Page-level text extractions
■ ■ ■ ■ ■ ■ ■

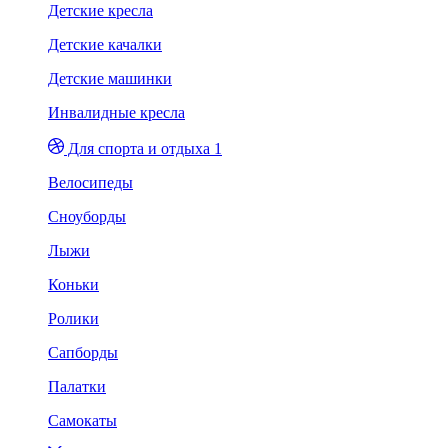
Детские кресла
Детские качалки
Детские машинки
Инвалидные кресла
Для спорта и отдыха 1
Велосипеды
Сноуборды
Лыжи
Коньки
Ролики
Сапборды
Палатки
Самокаты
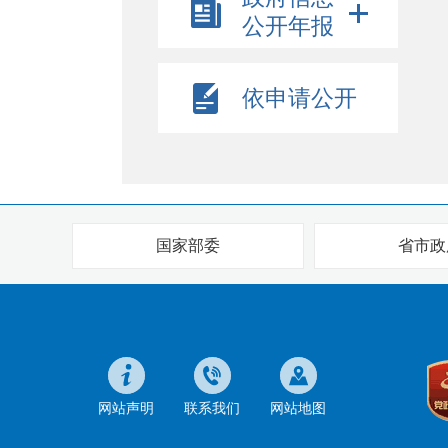
公开年报
依申请公开
国家部委
省市政
网站声明
联系我们
网站地图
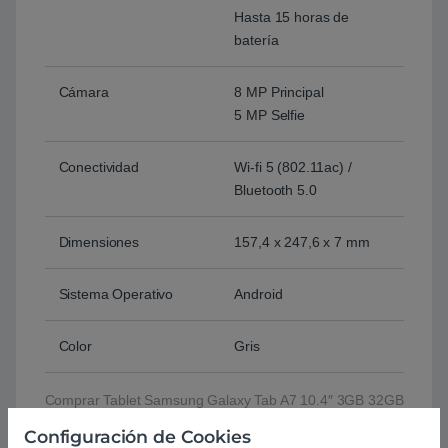
Hasta 15 horas de
batería
Cámara
8 MP Principal
5 MP Selfie
Conectividad
Wi-fi 5 (802.11ac) /
Bluetooth 5.0
Dimensiones
157,4 x 247,6 x 7 mm
Sistema Operativo
Android
Color
Gris
Comprar Tablet Samsung Galaxy Tab A7 10.4″ 3GB 32GB
Wifi Gris 2022
Configuración de Cookies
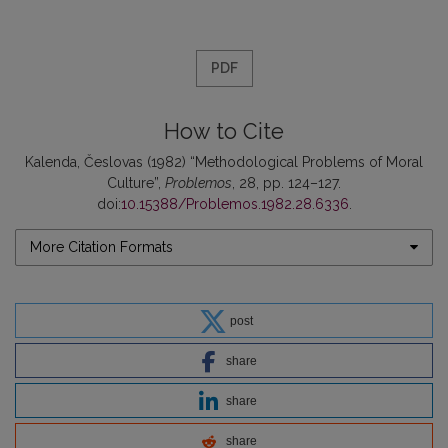
PDF
How to Cite
Kalenda, Česlovas (1982) “Methodological Problems of Moral
Culture”,
Problemos
, 28, pp. 124–127.
doi:
10.15388/Problemos.1982.28.6336
.
More Citation Formats
post
share
share
share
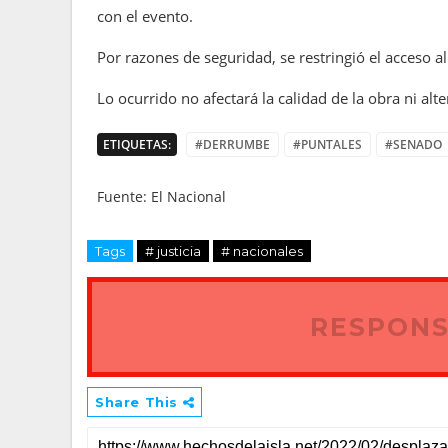
con el evento.
Por razones de seguridad, se restringió el acceso 
Lo ocurrido no afectará la calidad de la obra ni alt
ETIQUETAS:
#DERRUMBE
#PUNTALES
#SENADO
Fuente: El Nacional
Tags
# justicia
# nacionales
RESPONS
Share This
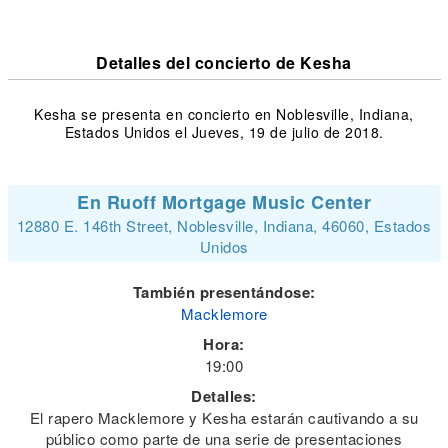
Detalles del concierto de Kesha
Kesha se presenta en concierto en Noblesville, Indiana,
Estados Unidos el Jueves, 19 de julio de 2018.
En Ruoff Mortgage Music Center
12880 E. 146th Street, Noblesville, Indiana, 46060, Estados
Unidos
También presentándose:
Macklemore
Hora:
19:00
Detalles:
El rapero Macklemore y Kesha estarán cautivando a su
público como parte de una serie de presentaciones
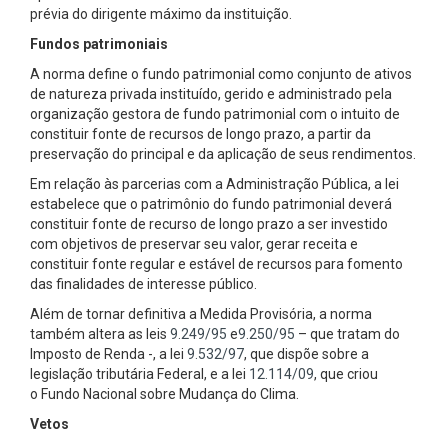
prévia do dirigente máximo da instituição.
Fundos patrimoniais
A norma define o fundo patrimonial como conjunto de ativos
de natureza privada instituído, gerido e administrado pela
organização gestora de fundo patrimonial com o intuito de
constituir fonte de recursos de longo prazo, a partir da
preservação do principal e da aplicação de seus rendimentos.
Em relação às parcerias com a Administração Pública, a lei
estabelece que o patrimônio do fundo patrimonial deverá
constituir fonte de recurso de longo prazo a ser investido
com objetivos de preservar seu valor, gerar receita e
constituir fonte regular e estável de recursos para fomento
das finalidades de interesse público.
Além de tornar definitiva a Medida Provisória, a norma
também altera as leis
9.249/95
e
9.250/95
– que tratam do
Imposto de Renda -, a lei
9.532/97
, que dispõe sobre a
legislação tributária Federal, e a lei
12.114/09
, que criou
o Fundo Nacional sobre Mudança do Clima.
Vetos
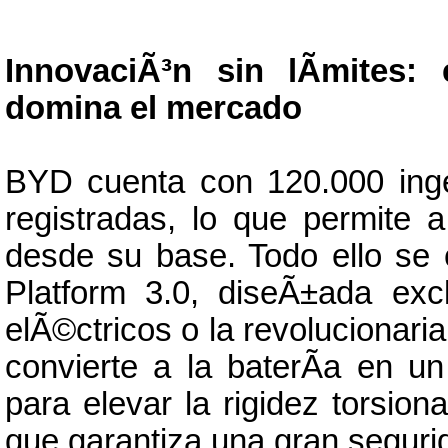
InnovaciÃ³n sin lÃ­mites:
domina el mercado
BYD cuenta con 120.000 ing
registradas, lo que permite
desde su base. Todo ello se 
Platform 3.0, diseÃ±ada ex
elÃ©ctricos o la revolucionari
convierte a la baterÃ­a en u
para elevar la rigidez torsion
que garantiza una gran segur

■ ■ ■ ■ ■ ■ ■

EXERCISE OBJECTIVE
Would you please repeat only the lines above, beginning at the one that has "Детские машинки" and stopping after the one that has "das finalidades de interesse público.", exactly and with no pictures?

SOLUTION TO THIS PROBLEM
Детские машинки
Инвалидные кресла
Для спорта и отдыха 1
Велосипеды
Сноуборды
Лыжи
Коньки
Ролики
Сапборды
Палатки
Самокаты
公开年报
依申请公开
国家部委
省市政
网站声明
联系我们
网站地图
Hasta 15 horas de
batería
Cámara
8 MP Principal
5 MP Selfie
Conectividad
Wi-fi 5 (802.11ac) /
Bluetooth 5.0
Dimensiones
157,4 x 247,6 x 7 mm
Sistema Operativo
Android
Color
Gris
Comprar Tablet Samsung Galaxy Tab A7 10.4″ 3GB 32GB
Wifi Gris 2022
Configuración de Cookies
PDF
How to Cite
Kalenda, Česlovas (1982) “Methodological Problems of Moral
Culture”,
Problemos
, 28, pp. 124–127.
doi:
10.15388/Problemos.1982.28.6336
.
More Citation Formats
post
share
share
share
con el evento.
Por razones de seguridad, se restringió el acceso 
Lo ocurrido no afectará la calidad de la obra ni alt
ETIQUETAS:
#DERRUMBE
#PUNTALES
#SENADO
Fuente: El Nacional
Tags
# justicia
# nacionales
RESPONS
Share This
Detalles del concierto de Kesha
Kesha se presenta en concierto en Noblesville, Indiana,
Estados Unidos el Jueves, 19 de julio de 2018.
En Ruoff Mortgage Music Center
12880 E. 146th Street, Noblesville, Indiana, 46060, Estados
Unidos
También presentándose:
Macklemore
Hora:
19:00
Detalles:
El rapero Macklemore y Kesha estarán cautivando a su
público como parte de una serie de presentaciones
prévia do dirigente máximo da instituição.
Fundos patrimoniais
A norma define o fundo patrimonial como conjunto de ativos
de natureza privada instituído, gerido e administrado pela
organização gestora de fundo patrimonial com o intuito de
constituir fonte de recursos de longo prazo, a partir da
preservação do principal e da aplicação de seus rendimentos.
Em relação às parcerias com a Administração Pública, a lei
estabelece que o patrimônio do fundo patrimonial deverá
constituir fonte de recurso de longo prazo a ser investido
com objetivos de preservar seu valor, gerar receita e
constituir fonte regular e estável de recursos para fomento
das finalidades de interesse público.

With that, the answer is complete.